As regulamentações devem levar em conta o fato de que as crianças assistem a muito mais televisão do que só a programação infantil. O último guia da OMS para políticas de proteção à infância contra os impactos danosos do marketing alimentício ressalta a importância de não restringir as limitações de publicidade ao pequeno nicho televisivo dos canais infantis, mas levá-las a todos os canais que as crianças possam assistir.

Ainda que pareça uma mudança de texto insignificante, ir além dos programas infantis na regulamentação da publicidade seria um importante próximo passo para essa política.

Os ativistas e formuladores de políticas públicas também sabem que precisam responder ao enorme crescimento da publicidade de alimentos nos meios digitais e nas redes sociais. A indústria não se renderá sem luta, ainda mais quando já são visíveis as consequências de violar as leis.

A publicidade infantil já se adaptou, migrando para os videogames e para plataformas como o TikTok, o Youtube e o Twitter. Ainda que a política de regulamentação chilena abarque as mídias digitais, o conceito de “voltado para crianças” só cobre uma fração do que elas acessam na internet, especialmente nas redes sociais.
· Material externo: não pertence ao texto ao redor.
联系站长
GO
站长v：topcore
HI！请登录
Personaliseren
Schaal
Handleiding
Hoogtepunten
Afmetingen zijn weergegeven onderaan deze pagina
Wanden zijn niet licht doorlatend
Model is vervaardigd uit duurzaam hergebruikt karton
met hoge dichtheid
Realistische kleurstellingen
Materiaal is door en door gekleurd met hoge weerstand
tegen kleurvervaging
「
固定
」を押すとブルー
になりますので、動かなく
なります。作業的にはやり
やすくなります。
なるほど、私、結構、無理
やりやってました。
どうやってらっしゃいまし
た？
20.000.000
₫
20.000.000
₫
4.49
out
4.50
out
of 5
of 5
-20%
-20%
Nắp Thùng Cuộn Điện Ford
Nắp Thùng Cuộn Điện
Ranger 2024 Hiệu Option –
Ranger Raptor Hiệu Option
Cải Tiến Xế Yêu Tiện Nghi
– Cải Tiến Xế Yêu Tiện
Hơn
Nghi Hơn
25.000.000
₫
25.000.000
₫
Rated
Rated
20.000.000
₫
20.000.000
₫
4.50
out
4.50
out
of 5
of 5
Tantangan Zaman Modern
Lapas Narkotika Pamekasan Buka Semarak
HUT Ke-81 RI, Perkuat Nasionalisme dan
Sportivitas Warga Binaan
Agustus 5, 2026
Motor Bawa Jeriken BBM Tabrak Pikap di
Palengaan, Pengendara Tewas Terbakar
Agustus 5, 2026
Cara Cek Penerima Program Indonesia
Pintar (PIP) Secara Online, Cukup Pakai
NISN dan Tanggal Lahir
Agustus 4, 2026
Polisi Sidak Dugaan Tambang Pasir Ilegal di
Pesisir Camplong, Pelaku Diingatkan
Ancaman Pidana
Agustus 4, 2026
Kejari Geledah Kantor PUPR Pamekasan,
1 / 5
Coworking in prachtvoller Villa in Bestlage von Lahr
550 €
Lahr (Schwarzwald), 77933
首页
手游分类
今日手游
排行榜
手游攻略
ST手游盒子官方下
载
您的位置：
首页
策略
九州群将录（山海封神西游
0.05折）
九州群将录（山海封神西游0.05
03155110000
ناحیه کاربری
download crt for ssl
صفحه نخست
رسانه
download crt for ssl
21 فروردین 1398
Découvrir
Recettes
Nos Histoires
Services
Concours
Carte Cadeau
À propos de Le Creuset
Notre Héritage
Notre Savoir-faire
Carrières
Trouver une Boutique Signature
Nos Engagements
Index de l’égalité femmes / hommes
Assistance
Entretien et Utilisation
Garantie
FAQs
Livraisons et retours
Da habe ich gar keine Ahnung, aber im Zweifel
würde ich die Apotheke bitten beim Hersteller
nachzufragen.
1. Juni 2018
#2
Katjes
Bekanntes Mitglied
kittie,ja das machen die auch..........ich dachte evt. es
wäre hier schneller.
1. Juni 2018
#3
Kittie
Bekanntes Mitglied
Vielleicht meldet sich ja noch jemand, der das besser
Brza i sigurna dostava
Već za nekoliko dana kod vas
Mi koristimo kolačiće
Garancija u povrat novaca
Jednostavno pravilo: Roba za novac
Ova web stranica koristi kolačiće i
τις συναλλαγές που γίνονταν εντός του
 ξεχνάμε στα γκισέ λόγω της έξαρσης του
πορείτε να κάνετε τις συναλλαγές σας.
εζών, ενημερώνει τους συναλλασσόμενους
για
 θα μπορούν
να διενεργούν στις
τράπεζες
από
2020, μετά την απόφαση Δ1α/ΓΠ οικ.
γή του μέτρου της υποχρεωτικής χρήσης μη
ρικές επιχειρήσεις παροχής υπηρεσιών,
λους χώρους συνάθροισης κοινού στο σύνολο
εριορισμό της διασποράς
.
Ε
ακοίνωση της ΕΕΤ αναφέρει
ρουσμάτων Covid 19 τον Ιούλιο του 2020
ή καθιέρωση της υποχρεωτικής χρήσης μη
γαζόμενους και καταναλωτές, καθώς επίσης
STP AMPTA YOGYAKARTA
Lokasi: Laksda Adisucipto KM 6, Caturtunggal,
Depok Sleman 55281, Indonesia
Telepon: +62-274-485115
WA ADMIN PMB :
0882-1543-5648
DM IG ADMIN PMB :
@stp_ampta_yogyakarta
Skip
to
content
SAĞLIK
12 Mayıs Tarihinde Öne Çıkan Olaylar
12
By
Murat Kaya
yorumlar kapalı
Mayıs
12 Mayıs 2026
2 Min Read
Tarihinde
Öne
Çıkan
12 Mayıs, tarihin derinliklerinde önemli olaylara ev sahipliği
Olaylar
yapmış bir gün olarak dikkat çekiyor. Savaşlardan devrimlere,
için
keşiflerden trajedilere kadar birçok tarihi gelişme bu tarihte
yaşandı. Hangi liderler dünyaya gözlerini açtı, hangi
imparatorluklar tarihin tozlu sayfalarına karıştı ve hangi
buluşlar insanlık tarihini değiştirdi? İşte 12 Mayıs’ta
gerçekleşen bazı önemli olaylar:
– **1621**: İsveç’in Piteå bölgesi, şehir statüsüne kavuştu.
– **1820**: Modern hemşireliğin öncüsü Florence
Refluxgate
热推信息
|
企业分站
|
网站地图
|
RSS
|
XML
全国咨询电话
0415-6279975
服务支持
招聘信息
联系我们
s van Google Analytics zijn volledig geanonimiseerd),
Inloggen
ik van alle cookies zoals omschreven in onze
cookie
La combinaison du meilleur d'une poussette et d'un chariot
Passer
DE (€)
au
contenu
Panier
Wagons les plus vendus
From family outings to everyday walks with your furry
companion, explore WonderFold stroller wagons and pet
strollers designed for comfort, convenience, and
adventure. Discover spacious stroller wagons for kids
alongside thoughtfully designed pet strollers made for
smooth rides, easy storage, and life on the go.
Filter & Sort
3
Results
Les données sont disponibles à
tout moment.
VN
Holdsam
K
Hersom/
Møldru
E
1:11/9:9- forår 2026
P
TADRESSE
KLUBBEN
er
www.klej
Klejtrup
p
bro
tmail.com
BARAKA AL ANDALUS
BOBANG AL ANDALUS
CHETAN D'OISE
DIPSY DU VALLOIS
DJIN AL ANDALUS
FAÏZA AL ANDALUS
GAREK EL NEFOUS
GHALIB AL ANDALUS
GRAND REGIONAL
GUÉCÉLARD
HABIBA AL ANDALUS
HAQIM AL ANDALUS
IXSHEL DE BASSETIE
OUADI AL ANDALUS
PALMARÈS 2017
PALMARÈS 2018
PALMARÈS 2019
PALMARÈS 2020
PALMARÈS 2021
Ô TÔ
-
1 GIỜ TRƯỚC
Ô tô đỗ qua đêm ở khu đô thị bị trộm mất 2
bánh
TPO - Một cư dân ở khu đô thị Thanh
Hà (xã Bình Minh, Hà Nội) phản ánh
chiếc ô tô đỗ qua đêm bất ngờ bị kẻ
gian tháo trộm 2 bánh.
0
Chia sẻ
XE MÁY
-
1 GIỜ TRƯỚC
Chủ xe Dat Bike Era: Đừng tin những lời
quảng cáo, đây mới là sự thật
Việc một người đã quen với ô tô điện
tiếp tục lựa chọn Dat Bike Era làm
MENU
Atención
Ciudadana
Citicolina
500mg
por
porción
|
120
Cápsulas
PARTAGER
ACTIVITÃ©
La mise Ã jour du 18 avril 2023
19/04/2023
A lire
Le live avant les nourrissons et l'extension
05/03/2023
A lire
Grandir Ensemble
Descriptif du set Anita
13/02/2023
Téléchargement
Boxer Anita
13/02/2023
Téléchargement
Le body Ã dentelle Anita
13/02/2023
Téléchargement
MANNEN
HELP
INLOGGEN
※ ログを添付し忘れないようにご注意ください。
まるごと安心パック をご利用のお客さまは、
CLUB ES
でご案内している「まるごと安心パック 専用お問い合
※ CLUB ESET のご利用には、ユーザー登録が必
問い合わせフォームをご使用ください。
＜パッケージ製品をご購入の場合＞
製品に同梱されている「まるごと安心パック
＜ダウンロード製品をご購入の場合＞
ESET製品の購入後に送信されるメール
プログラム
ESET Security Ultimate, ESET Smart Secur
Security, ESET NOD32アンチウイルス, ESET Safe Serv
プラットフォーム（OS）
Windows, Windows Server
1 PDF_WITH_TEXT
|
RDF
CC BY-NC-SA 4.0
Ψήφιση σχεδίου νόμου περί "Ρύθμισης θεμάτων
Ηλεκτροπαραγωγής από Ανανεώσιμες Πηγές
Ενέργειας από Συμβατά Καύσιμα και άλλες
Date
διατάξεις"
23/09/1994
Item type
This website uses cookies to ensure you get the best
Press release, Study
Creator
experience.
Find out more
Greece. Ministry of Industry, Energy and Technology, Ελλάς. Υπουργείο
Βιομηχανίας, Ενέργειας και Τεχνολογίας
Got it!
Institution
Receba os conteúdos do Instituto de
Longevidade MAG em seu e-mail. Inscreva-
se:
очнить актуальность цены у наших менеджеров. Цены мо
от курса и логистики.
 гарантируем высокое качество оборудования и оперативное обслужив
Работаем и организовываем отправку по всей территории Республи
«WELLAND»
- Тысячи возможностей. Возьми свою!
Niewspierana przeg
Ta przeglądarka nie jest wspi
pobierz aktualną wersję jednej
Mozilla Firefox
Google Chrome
As restrições futuras sobre a publicidade se beneficiarão de estudos sobre as legislações que já proíbem outras indústrias, como a do tabaco, de influenciarem os jovens. Os truques das empresas podem até ser reciclados e repaginados, mas raramente mudam. Especialistas e autoridades podem evitar serem enganados pelos mesmos esquemas caso tomem uma atitude proativa e aprendam sobre esses esforços em outros segmentos.

A formulação de políticas de saúde pública deve ser conduzidas por especialistas da área e pelos governos, e não por interesses comerciais. Em outros países, onde vimos a política ser ditada pela indústria e a regulamentação ser conduzida pelo próprio mercado, o resultado foi o enfraquecimento da política e a redução de sua eficácia.

Seguindo os passos do Chile, outros governos devem implementar políticas eficazes, regulamentações baseadas em evidências e punições claras, a fim de confrontar os desafios que virão.